__INPUT RECORDS__.

= = = =

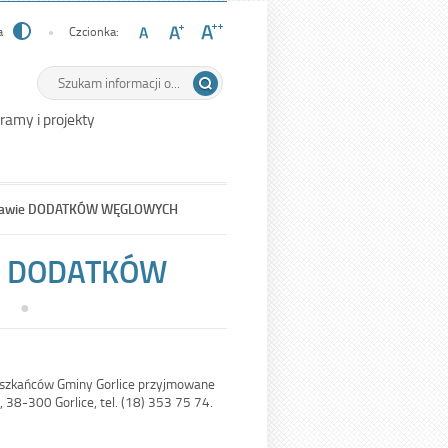
a
Czcionka:
Wyszukiwarka
Tutaj
wpisz
szukaną
ramy i projekty
frazę:
sprawie DODATKÓW WĘGLOWYCH
ie DODATKÓW
szkańców Gminy Gorlice przyjmowane
 38-300 Gorlice, tel. (18) 353 75 74.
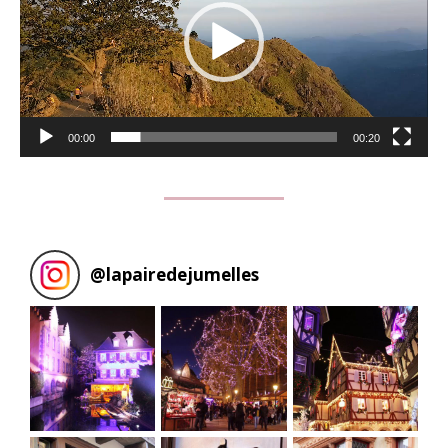
00:00
00:20
@
lapairedejumelles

= = = =

__AIM OF THE EXERCISE__. Take the whole listing above and copy it exactly. Pictures do not go into the copy.

__RESPONSE__.
a
Czcionka:
Wyszukiwarka
Tutaj
wpisz
szukaną
ramy i projekty
frazę:
sprawie DODATKÓW WĘGLOWYCH
ie DODATKÓW
szkańców Gminy Gorlice przyjmowane
 38-300 Gorlice, tel. (18) 353 75 74.
00:00
00:20
@
lapairedejumelles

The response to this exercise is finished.